GitHub Copilot - New Rubber Duck AI Review Feature Launched

Moderate risk — monitor and plan remediation
Basically, GitHub Copilot now has a feature that checks its own work using a different AI model.
GitHub Copilot has launched Rubber Duck, a new AI review feature. This tool helps developers catch overlooked coding errors. By using cross-model evaluations, it enhances code reliability and efficiency.
What Happened
GitHub has unveiled a new feature called Rubber Duck for its Copilot CLI. This feature is designed to enhance the coding process by allowing a secondary AI model to review the output of the primary model. The aim is to catch errors that the primary model might miss due to inherent biases in its training data.
How Rubber Duck Works
Rubber Duck operates by utilizing a different AI model than the one that generated the initial code. For instance, if the primary model is from the Claude family, Rubber Duck will run on GPT-5.4. This cross-model review helps surface potential errors such as:
- Unfounded assumptions made by the primary model
- Overlooked edge cases
- Conflicts with existing code requirements
Benchmark Results
In tests conducted using the SWE-BENCH PRO, the combination of Claude Sonnet and Rubber Duck closed 74.7% of the performance gap when compared to the Opus model alone. This improvement is particularly notable for complex tasks that span multiple files, where the accuracy of the coding output is critical.
Error Detection Examples
During testing, Rubber Duck successfully identified several critical errors:
- In one instance, it flagged a proposed async scheduler that would exit immediately, failing to execute any jobs.

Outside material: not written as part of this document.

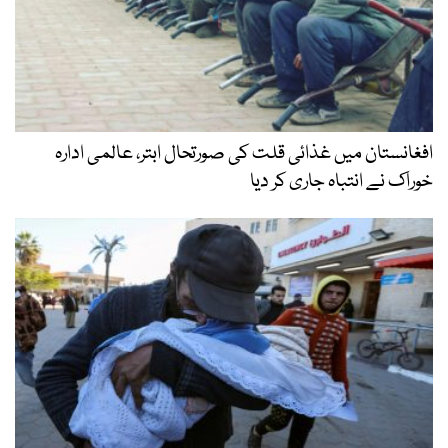
افغانستان میں غذائی قلت کی صورتحال ابتر، عالمی ادارہ
خوراک نے انتباہ جاری کر دیا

- Another case involved a loop that incorrectly overwrote dictionary keys, leading to dropped search query categories without any error notification.
- Rubber Duck also caught issues in an email confirmation flow where the new code stopped writing to a Redis key, which could have broken the confirmation UI.
Activation of Rubber Duck
Rubber Duck can be activated in two ways: automatically or on demand. It automatically triggers at three key checkpoints:
- After drafting a plan
- After complex implementations
- After writing tests, but before execution
Developers can also manually request a review at any point during a coding session. This ensures that feedback is integrated effectively without overwhelming the developer with constant interruptions.
Availability and Future Plans
Currently, Rubber Duck is available in experimental mode within GitHub Copilot CLI. Developers can access it by using the /experimental command. GitHub plans to explore additional model pairings to enhance the feature further.
This innovative approach underscores GitHub's commitment to improving coding accuracy and reliability through advanced AI techniques.
🔒 Pro insight: Rubber Duck's cross-model evaluation could significantly reduce coding errors, but its effectiveness will depend on model compatibility and integration.